FlightDeck
Project Concept
GenUI FlightDeck is a website/UI and agentic experimentation system for building trustworthy generated interfaces. It turns every generated UI into a measurable experiment: agents create declarative UI Blueprints, validate them against an approved Catalog of trusted Components and frontend/design.md, deploy them as Variants on a product Surface, and learn from real interaction evidence.
The first visible Surface is an event-discovery experience, but the product is not just an events app. The event UI is the testbed for the larger FlightDeck loop: generate multiple interface approaches, choose the most relevant first action for a user task, test which approach works better for different behavior archetypes, and feed those results into a structured Reasoning Bank.
FlightDeck is designed around a controlled GenUI safety model. Agents should not invent executable frontend code at runtime. They produce declarative Blueprints that reference pre-approved Components, while the client renders those Components through a trusted renderer.

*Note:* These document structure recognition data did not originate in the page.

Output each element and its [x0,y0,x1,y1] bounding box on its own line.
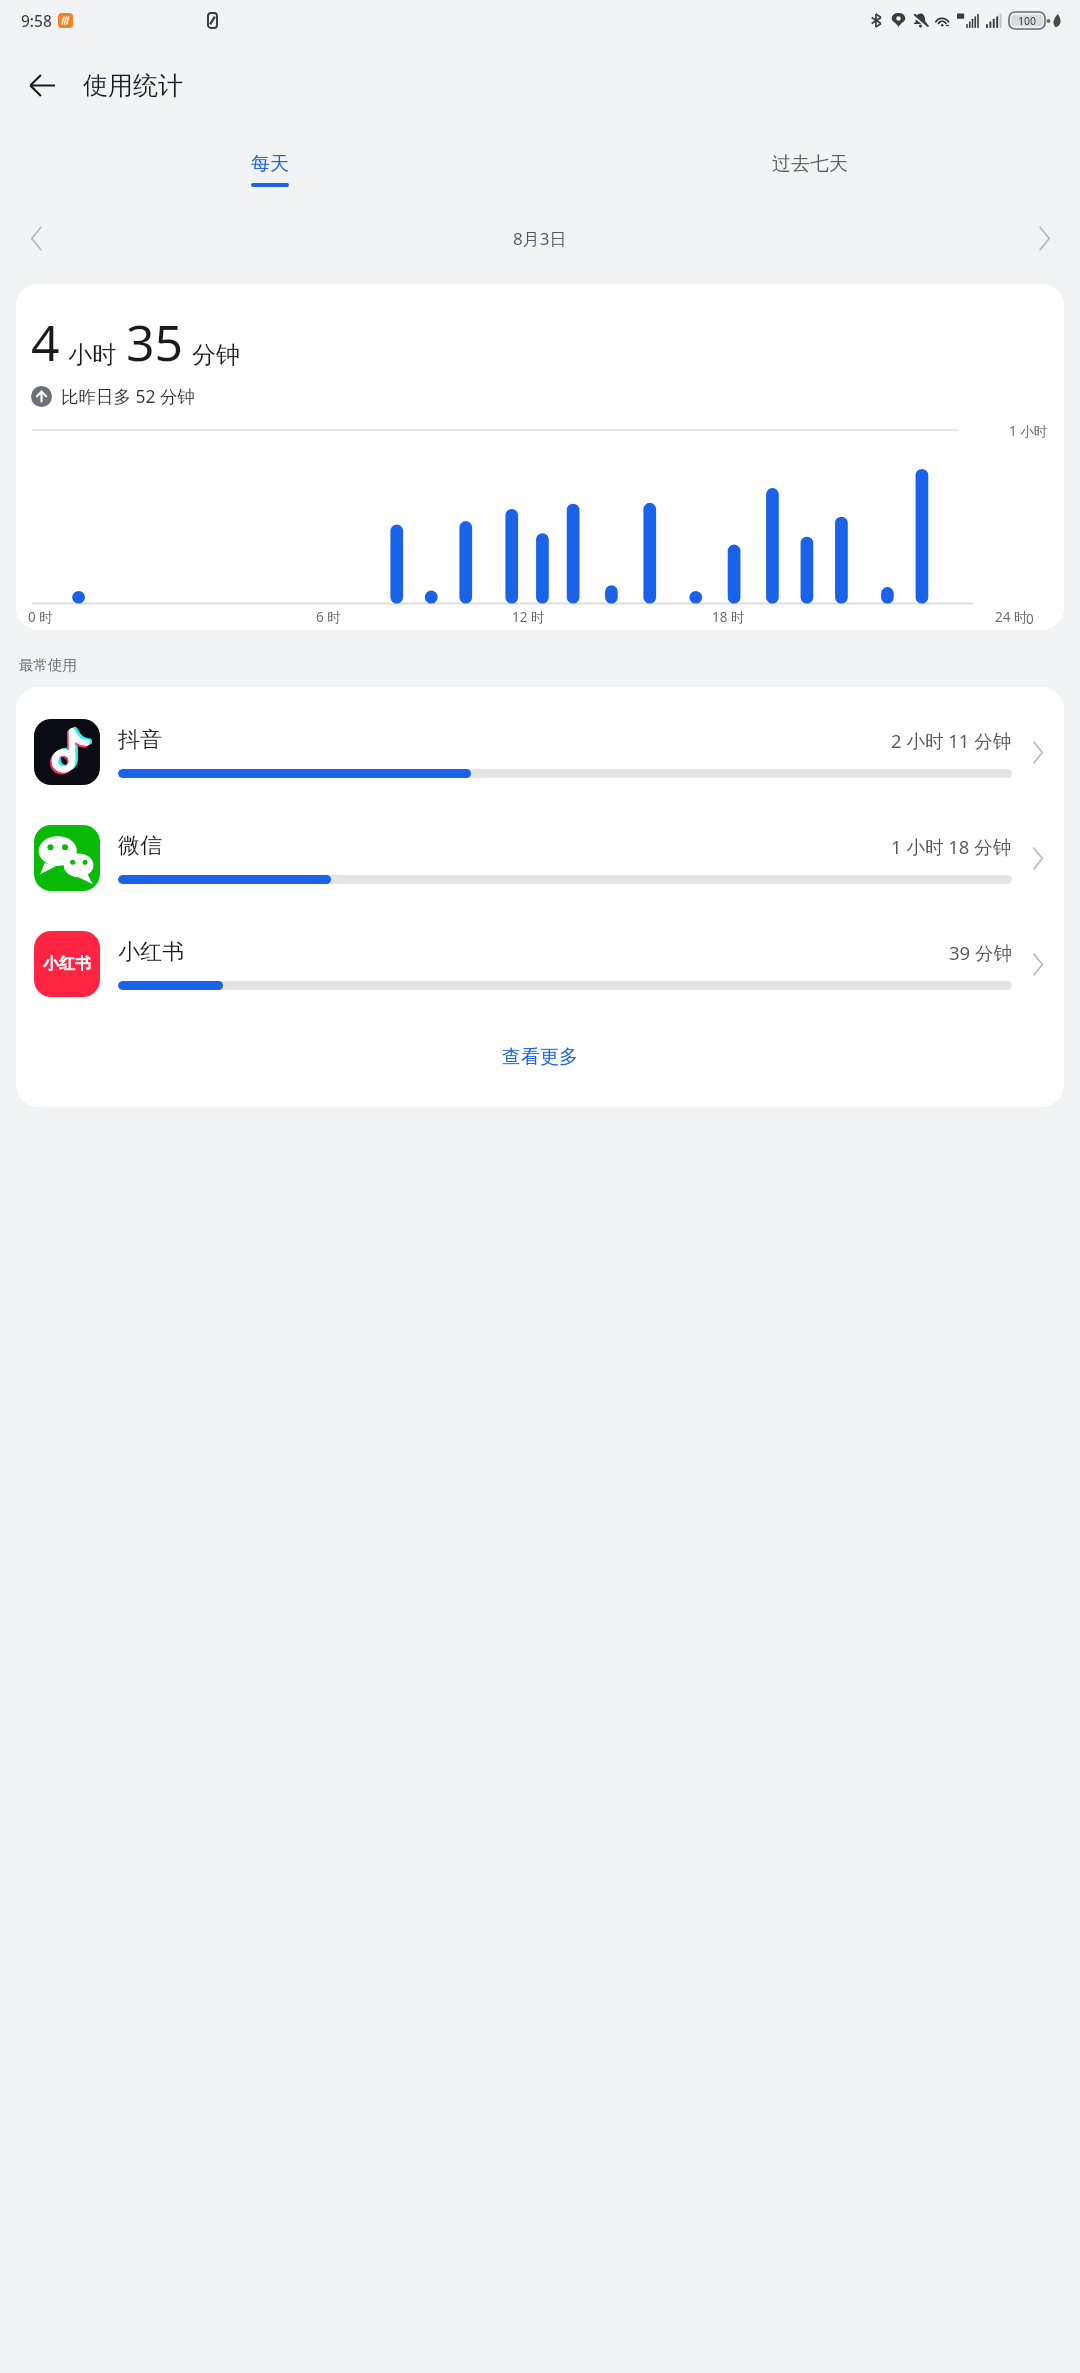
staticText: 8月3日 [513,227,567,250]
staticText: 1 小时 [1009,422,1048,440]
staticText: 小红书 [43,954,91,974]
staticText: 小时 [68,340,116,370]
staticText: 18 时 [712,608,745,626]
button[interactable]: 微信 [16,805,1064,911]
staticText: 12 时 [512,608,545,626]
staticText: 最常使用 [19,656,77,674]
button[interactable]: Next day [1022,216,1066,260]
staticText: 1 小时 18 分钟 [891,834,1012,859]
staticText: 6 时 [316,608,341,626]
staticText: 0 [1026,610,1034,628]
staticText: 0 时 [28,608,53,626]
button[interactable]: 查看更多 [16,1017,1064,1097]
staticText: 2 小时 11 分钟 [891,728,1012,753]
staticText: 微信 [118,832,162,860]
staticText: 4 [31,308,60,376]
button[interactable]: 小红书 [16,911,1064,1017]
staticText: 使用统计 [83,70,183,101]
button[interactable]: Previous day [14,216,58,260]
staticText: 查看更多 [502,1045,578,1069]
staticText: 24 时 [995,608,1028,626]
staticText: 抖音 [118,726,162,754]
button[interactable]: 过去七天 [715,148,905,191]
staticText: 比昨日多 52 分钟 [61,384,196,408]
staticText: 分钟 [192,340,240,370]
button[interactable]: 每天 [175,148,365,191]
button[interactable]: Back [19,62,65,108]
button[interactable]: 抖音 [16,699,1064,805]
staticText: 9:58 [21,10,52,31]
staticText: 过去七天 [772,152,848,176]
staticText: 100 [1018,14,1037,28]
staticText: 小红书 [118,938,184,966]
staticText: 35 [126,308,184,376]
staticText: 39 分钟 [949,940,1012,965]
staticText: 每天 [251,152,289,176]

The system should eventually align this model with A2UI-style payloads, AG-UI/CopilotKit runtime interaction, and LangChain/LangGraph orchestration.
The project does four things:
Generate UI Blueprints: Given a task, persona/archetype, prior telemetry, and design rules, the system creates controlled interface candidates for the highest-leverage action point.
Critique and validate them: A Critique Agent checks schema, Catalog usage, frontend/design.md, UX Laws, accessibility, copy clarity, motion, and experiment isolation before a Blueprint enters the Library.
Run live experiments: Experiments assign validated Blueprints as Variants, serve them on a Surface, and collect signals such as first action, task completion, backtracks, variant switches, latency, accessibility status, and feedback.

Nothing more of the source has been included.